Think about what is core to your identity. I had to put digital nomad in my rear view mirror and travel into the future.

My thoughts:

YOU are enough. You are enough. That’s the whole comment here. Rest is details. Work on feeling like you are whole and enough.

Baby 1 is lucky for mature wise parents who have seen so much.

I am hearing a double arrow of guilt, like you are taking from your first. My first kid is adamant she would be better off with more parental attention instead of a cute baby. She’s only been jealous for baby’s 14 months of life so perhaps it’s a phase, sigh.

Really honestly, my work hours HAVE to flex to baby. And my partner is doing more than his share too. Baby is MORE mobile now.

So I’m missing travel.

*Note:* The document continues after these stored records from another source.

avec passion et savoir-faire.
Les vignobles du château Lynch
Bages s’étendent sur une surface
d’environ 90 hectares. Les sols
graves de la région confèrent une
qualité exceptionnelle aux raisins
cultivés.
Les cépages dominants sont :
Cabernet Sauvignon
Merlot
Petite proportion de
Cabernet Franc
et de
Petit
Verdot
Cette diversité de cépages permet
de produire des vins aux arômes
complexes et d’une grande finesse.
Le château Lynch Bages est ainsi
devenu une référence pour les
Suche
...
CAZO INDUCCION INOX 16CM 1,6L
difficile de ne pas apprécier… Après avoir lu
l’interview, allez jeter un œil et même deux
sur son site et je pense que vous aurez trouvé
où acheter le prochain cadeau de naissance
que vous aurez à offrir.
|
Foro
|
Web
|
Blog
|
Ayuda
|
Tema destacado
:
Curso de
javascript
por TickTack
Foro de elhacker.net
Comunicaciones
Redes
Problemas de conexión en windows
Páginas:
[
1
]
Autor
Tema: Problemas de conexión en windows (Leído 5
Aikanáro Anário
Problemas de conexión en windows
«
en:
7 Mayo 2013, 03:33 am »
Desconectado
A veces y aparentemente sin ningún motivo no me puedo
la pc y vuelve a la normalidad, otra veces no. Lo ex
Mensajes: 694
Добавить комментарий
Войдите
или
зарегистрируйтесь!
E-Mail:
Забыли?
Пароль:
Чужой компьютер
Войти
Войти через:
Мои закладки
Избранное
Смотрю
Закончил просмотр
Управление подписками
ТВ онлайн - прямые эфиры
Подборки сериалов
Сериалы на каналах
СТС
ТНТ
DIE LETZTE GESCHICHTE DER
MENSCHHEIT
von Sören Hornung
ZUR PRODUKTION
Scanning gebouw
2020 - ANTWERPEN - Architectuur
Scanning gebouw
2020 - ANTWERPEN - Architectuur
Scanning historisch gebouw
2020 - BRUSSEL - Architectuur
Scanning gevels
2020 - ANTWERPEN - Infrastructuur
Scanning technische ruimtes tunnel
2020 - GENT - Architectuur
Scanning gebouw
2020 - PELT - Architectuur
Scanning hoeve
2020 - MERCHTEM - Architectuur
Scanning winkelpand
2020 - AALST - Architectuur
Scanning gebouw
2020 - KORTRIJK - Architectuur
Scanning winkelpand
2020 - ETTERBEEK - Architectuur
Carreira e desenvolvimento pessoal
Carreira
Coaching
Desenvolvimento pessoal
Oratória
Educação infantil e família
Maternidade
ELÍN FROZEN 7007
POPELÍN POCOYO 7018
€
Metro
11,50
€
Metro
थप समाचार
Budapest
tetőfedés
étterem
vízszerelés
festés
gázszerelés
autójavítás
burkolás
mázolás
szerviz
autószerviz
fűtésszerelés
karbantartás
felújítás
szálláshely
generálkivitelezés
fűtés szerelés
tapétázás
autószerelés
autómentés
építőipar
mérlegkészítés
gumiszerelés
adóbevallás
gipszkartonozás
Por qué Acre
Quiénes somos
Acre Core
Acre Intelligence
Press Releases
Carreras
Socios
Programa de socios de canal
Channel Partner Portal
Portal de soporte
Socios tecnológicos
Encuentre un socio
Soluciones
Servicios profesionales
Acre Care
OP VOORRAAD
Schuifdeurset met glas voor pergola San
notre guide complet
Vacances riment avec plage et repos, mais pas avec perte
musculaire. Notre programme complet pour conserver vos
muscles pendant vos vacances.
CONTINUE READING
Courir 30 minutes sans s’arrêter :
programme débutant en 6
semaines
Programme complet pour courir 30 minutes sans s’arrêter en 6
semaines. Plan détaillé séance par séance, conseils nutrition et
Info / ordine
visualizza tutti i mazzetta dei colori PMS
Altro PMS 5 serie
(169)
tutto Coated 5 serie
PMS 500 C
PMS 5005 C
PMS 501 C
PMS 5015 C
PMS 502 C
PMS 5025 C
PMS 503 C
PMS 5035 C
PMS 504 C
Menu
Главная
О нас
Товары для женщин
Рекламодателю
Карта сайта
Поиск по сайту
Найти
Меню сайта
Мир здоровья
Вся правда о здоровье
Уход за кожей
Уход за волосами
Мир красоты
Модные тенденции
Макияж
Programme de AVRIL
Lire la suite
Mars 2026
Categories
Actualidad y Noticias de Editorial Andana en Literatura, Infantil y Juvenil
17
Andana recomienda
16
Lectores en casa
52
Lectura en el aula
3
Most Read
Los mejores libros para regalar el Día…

Baby set the clock back: we aren’t flying so much and trips got postponed w rsv, croup, etc.

Again honestly, i see our affluent friends make this work with way more paid help. Or we have grandma power. This works with 3 caretakers.

Be clear, know yourself. Have open conversations. Onlies end up on vacation with their best friends. There are lots of ways to fill in needs. Scientific evidence is clear multiple children is not more advantageous.

Keep talking with your spouse with inquiry and curiosity. Understand your individual needs.

And care is a fortune! And we are in a high COL city and I basically changed our housing path by requiring more space. One kid: we fit into less costly housing. Those awesome posts of 2 kids in a little space? That is a lot of daily decluttering.

You can make either work, 1 or 2. But there is a tradeoff on time, money, career, travel, mental energy. There is no right answer!

I knew I could downscale my work. I am trying to push out something for work but am writing you half dressed while baby needed attention this AM. I have to watch her, get ready and she’s too rough on my laptop. This AM bath post poo, food, packing daycare bag, staggered grown up showers).

Good luck!
 
@elvisrene10 I really appreciated this - and the inquiry about what's core to my identity.

We live in the suburbs now in a beautiful home that we're lucky enough to own, so I'm very happy to put my nomading days behind me.

But travel is essential to my identity. As is being an athlete and an entrepreneur. And, now, being a mom and a wife! But I want to be all of those things, and ideally at the same time without giving *too much* up at once.

I don't need to be *super cashed up* - I gave up a lucrative but time-intensive and bad-for-your-mental-health career to have more time and flexibility (which I don't regret), but I see my friends who stuck with the hard-but-lucrative careers, and they are able to afford the type of childcare that I feel like we would need for us to have a second kid and preserve my mental health.

I can downscale my hours but my income is quite meaningful to the family. Not to mention that I work in an industry that is very dependent on the markets (like real estate) so during "down" years, we may have to severely strip the quality of our life (i.e. no travel, no eating out) to make ends meet if we have 2 kids.

My husband did put it this way - we will get our lives back if we have a second child, and is it worth it at 65 to be sitting on piles of cash and terabytes of vacation photos and only one, lonely, maladjusted only child if we could have simply endured 2 more years of the tough times to achieve an overall richer life?